Cori slipped back on her stool. She was pretty sure this was still an interrogation, but it was the curious kind and not the plotting kind, so she was willing to continue. “If you look very close there are inscriptions in the gold. I assume a spell transferred through the smelting process. Maybe something left from the wizards.”
“So, can anyone use them, or do you command them alone.”
“I don’t actually know. I can’t get them off.” She showed him how her fingers slipped off the rings, despite her best efforts. “They don’t budge.”
Ethan nodded contemplating the solution to that riddle. “When did you add the wedding ring?”
“At our…” Cori chuckled and shook her head in embarrassment. “At my wedding, he wouldn’t let me have the last ring until I made it all the way down the aisle.”
“Was he worried you would take the ring and run?” Ethan smiled.
“He just wanted to surprise me.” Cori couldn’t help but lock onto his eyes. The mutual gaze might have lingered, but the stir fry demanded his attention.
Ethan transferred the main dish to a serving platter and announced the meal was ready. Everyone sat down to a meal of stir fry and uncomfortable graduated silences.
Gypsy couldn’t help but find the entire scene diverting. Ethan was doing his best to avoid eye contact with Cori who was sitting beside her, but when he thought no one was watching he would sneak a peek at her. She could tell he was already contemplating being with her.

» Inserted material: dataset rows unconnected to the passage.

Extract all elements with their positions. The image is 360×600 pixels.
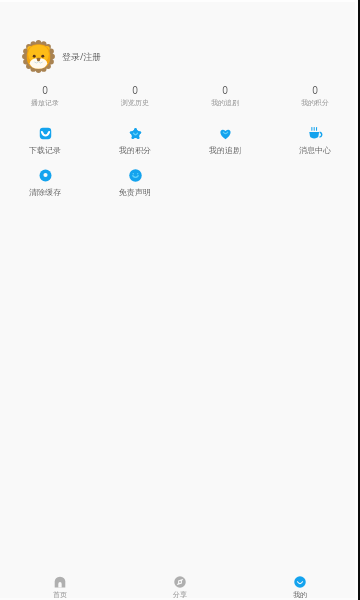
other: 头像 [22, 40, 55, 73]
button[interactable]: 0 [180, 83, 270, 107]
staticText: 我的 [293, 590, 307, 599]
staticText: 0 [42, 83, 48, 97]
staticText: 我的积分 [301, 98, 329, 107]
staticText: 消息中心 [299, 145, 331, 155]
staticText: 分享 [173, 590, 187, 599]
button[interactable]: 分享 [120, 572, 240, 600]
button[interactable]: 0 [90, 83, 180, 107]
button[interactable]: 首页 [0, 572, 120, 600]
staticText: 0 [132, 83, 138, 97]
button[interactable]: 我的 [240, 572, 360, 600]
button[interactable]: 0 [0, 83, 90, 107]
staticText: 首页 [53, 590, 67, 599]
staticText: 我的追剧 [209, 145, 241, 155]
button[interactable]: 清除缓存 [0, 165, 90, 201]
button[interactable]: 0 [270, 83, 360, 107]
staticText: 登录/注册 [62, 50, 102, 62]
staticText: 我的积分 [119, 145, 151, 155]
button[interactable]: 免责声明 [90, 165, 180, 201]
button[interactable]: 我的积分 [90, 123, 180, 159]
staticText: 浏览历史 [121, 98, 149, 107]
staticText: 下载记录 [29, 145, 61, 155]
staticText: 清除缓存 [29, 187, 61, 197]
staticText: 免责声明 [119, 187, 151, 197]
button[interactable]: 消息中心 [270, 123, 360, 159]
staticText: 0 [312, 83, 318, 97]
staticText: 我的追剧 [211, 98, 239, 107]
button[interactable]: 头像 [0, 30, 360, 82]
button[interactable]: 我的追剧 [180, 123, 270, 159]
staticText: 播放记录 [31, 98, 59, 107]
staticText: 0 [222, 83, 228, 97]
button[interactable]: 下载记录 [0, 123, 90, 159]
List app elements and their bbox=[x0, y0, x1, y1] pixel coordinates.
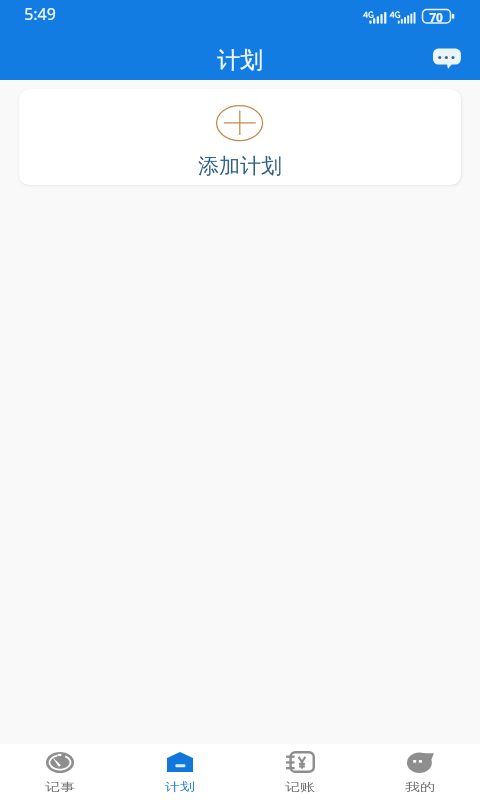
button[interactable]: More options bbox=[428, 44, 466, 76]
button[interactable]: 添加计划 bbox=[19, 89, 461, 185]
button[interactable]: 我的 bbox=[360, 744, 480, 800]
button[interactable]: 记事 bbox=[0, 744, 120, 800]
staticText: 计划 bbox=[217, 46, 263, 75]
staticText: 记账 bbox=[285, 780, 315, 793]
staticText: 我的 bbox=[405, 780, 435, 793]
button[interactable]: 记账 bbox=[240, 744, 360, 800]
button[interactable]: 计划 bbox=[120, 744, 240, 800]
staticText: 计划 bbox=[165, 780, 195, 793]
staticText: 5:49 bbox=[24, 3, 56, 25]
staticText: 70 bbox=[423, 9, 449, 25]
staticText: 添加计划 bbox=[19, 153, 461, 179]
staticText: 记事 bbox=[45, 780, 75, 793]
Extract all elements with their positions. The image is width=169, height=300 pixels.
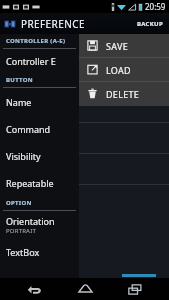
- staticText: CONTROLLER (A-E): [6, 37, 66, 45]
- staticText: Name: [6, 96, 32, 108]
- button[interactable]: Home: [68, 278, 102, 300]
- staticText: OPTION: [6, 199, 32, 207]
- staticText: PREFERENCE: [21, 17, 85, 31]
- staticText: Controller E: [6, 55, 56, 67]
- button[interactable]: DELETE: [79, 82, 169, 105]
- staticText: BUTTON: [6, 76, 33, 84]
- button[interactable]: TextBox: [0, 238, 79, 265]
- staticText: Command: [6, 123, 51, 135]
- button[interactable]: Controller E: [0, 49, 79, 73]
- staticText: Orientation: [6, 215, 55, 227]
- staticText: LOAD: [106, 64, 131, 76]
- button[interactable]: Command: [0, 115, 79, 142]
- staticText: 20:59: [145, 1, 166, 12]
- staticText: Visibility: [6, 150, 41, 162]
- staticText: BACKUP: [137, 20, 163, 28]
- button[interactable]: Name: [0, 88, 79, 115]
- button[interactable]: SAVE: [79, 34, 169, 57]
- staticText: TextBox: [6, 246, 40, 258]
- button[interactable]: App icon: [4, 17, 85, 31]
- staticText: DELETE: [106, 88, 140, 100]
- staticText: SAVE: [106, 40, 128, 52]
- button[interactable]: BACKUP: [131, 13, 169, 34]
- button[interactable]: Recent apps: [118, 278, 152, 300]
- staticText: PORTRAIT: [6, 227, 36, 235]
- button[interactable]: Repeatable: [0, 169, 79, 196]
- button[interactable]: Orientation: [0, 211, 79, 238]
- button[interactable]: LOAD: [79, 58, 169, 81]
- button[interactable]: Back: [17, 278, 51, 300]
- staticText: Repeatable: [6, 177, 54, 189]
- button[interactable]: Visibility: [0, 142, 79, 169]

Belus was focused on eating, but what no one else noticed was the knife he had hidden in his boot. It didn’t matter what the genie had said, he was prepared for anything. “Be prepared” was a Boy Scout motto, but Belus took his preparations to the next level.
Danato on the other hand, seemed to be completely enamored with the woman, and was sneaking in just as many glances as the horny young man beside him. Gypsy chuckled out loud at the thought of Danato and Ethan competing for the same woman. She was pretty sure Danato knew where to draw the line on inappropriate relationships, but it was still a funny image.
Cori looked over to her. “Something funny?” she asked.
Gypsy smirked at her. Naturally Cori thought her amusement was somehow about her. “Nothing you would find amusement in. My humor tends to be a little dark.”